System Configuration of Composition Search System

First, a system configuration of a composition search system that realizes the composition search method according to the second embodiment will be described using FIG. 6 with reference to FIG. 7 and FIG. 8. FIG. 6 is a second diagram illustrating an example of the system configuration of the composition search system. FIG. 7 and FIG. 8 are second and third diagrams illustrating examples of the graph indicating the relationship between the predicted value and the weighted distance.

The differences from the system configuration described with reference to FIG. 1 in the first embodiment are that, in the case of the system configuration illustrated in FIG. 6, the predicting device 120 includes a classifying unit 601, and a function of a display unit 602 is different from the function of the display unit 123.

The classifying unit 601 groups the predicted values calculated by the predicting unit 122 based on the weighted distance of the prediction data with respect to the training data. Additionally, the classifying unit 601 notifies the display unit 602 of a result of the grouping. Here, the grouping method by the classifying unit 601 may be selected suitably, and for example, either a method of equally dividing the weighted distance by a predetermined value between zero and one or a method of dividing the weighted distance such that the number of data in each group after the dividing is identical may be selected. Additionally, the number of groups may be a number set in advance or a number set by the user.

Additionally, the classifying unit 601 calculates an acquisition function serving as a reference when determining whether the prediction data is the search candidate, and notifies the display unit 602 of a result of the calculating. Specifically, the classifying unit 601 calculates the acquisition function using the following Equation (4), for example.

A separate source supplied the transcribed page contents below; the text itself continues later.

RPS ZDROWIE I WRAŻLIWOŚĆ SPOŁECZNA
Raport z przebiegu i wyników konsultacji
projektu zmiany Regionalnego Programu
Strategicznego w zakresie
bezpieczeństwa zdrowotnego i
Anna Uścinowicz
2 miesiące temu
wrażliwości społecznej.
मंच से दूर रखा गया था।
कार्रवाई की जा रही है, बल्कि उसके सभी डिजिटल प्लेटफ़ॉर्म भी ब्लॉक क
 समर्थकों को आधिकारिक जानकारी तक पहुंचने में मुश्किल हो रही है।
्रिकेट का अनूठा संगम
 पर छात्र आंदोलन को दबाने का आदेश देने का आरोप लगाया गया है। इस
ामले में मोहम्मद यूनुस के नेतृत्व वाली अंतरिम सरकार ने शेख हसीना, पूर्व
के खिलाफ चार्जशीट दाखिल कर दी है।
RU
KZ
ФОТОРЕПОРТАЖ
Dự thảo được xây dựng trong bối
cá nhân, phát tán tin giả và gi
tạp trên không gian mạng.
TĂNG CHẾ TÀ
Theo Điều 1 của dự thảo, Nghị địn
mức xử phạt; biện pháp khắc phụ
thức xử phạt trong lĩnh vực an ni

$\begin{matrix} [Eq . 4] &  \\ Acq (X_{i}) = (1 - s_{g}) * f (X_{i}) + s_{g} * D_{i} & (4) \end{matrix}$

$(0 \leq s_{g} \leq 1)$

Here, X_iis the i-th prediction data, Acq (X_i) is the acquisition function of the i-th prediction data, f (X_i) is a value obtained by scaling the predicted value of the i-th prediction data to a value between zero and one, inclusive, S_gis a weighting factor in the g-th group, and D_iis the weighted distance of the i-th prediction data to the training data. S_gmay be set to 0 in all the groups. In that case, the acquisition function Acq (X_i) is equal to the predicted value f (X_i). s_gcan be set by the user, and when s_gis not 0 in all the groups, the candidate selection can be achieved in which consideration is given to the weighted distance (D_i) with respect to the training data in the group.

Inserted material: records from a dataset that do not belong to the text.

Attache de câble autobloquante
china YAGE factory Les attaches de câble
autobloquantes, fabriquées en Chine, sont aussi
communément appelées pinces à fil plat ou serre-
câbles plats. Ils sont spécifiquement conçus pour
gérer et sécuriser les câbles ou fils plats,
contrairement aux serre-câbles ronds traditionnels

The display unit 602 displays multiple relations between the predicted values and the weighted distances, and outputs the corresponding prediction data as the search candidate in the order in which the acquisition function is higher for each group. Specifically, the prediction data (the information related to the composition) is selected from each group in the order in which the acquisition function is higher, and is output as the search candidate.

Here, the number of the search candidates output from each group can be appropriately set for each group, and can be set by the user in consideration of an experimental environment. For example, the user may set it such that the search candidates are equally output in each group. Alternatively, the user may set it such that the number of the search candidates output from a group having a long weighted distance is greater. In this case, the search can be performed with an emphasis on a composition having a long weighted distance with respect to the training data.

The example of FIG. 7 indicates a state in which, when multiple relationships between the predicted values and the weighted distances are displayed, the predicted values are plotted on a two dimensional graph with the weighted distances on the horizontal axis and the predicted values on the vertical axis, and the predicted values for which the acquisition function is high are displayed with numbering, and the corresponding prediction data is output as the search candidate.

Here, the above description assumes that the classifying unit 601 groups the prediction values and calculates the acquisition function, and the display unit 602 displays the predicted value for which the acquisition function is high with numbering for each group and outputs the corresponding prediction data as the search candidate.

However, the functions of the classifying unit 601 and the display unit 602 are not limited to this, and for example, the classifying unit 601 may be configured to calculate the acquisition function without grouping the predicted values, and the display unit 602 may be configured to display, with numbering, the predicted values for which the acquisition function is high and output the corresponding prediction data as the search candidate.

In this case, the classifying unit 601 may select the prediction data based on an acquisition function calculated using, for example, the following Equation (5) or Equation (6), and output the prediction data as the search candidate.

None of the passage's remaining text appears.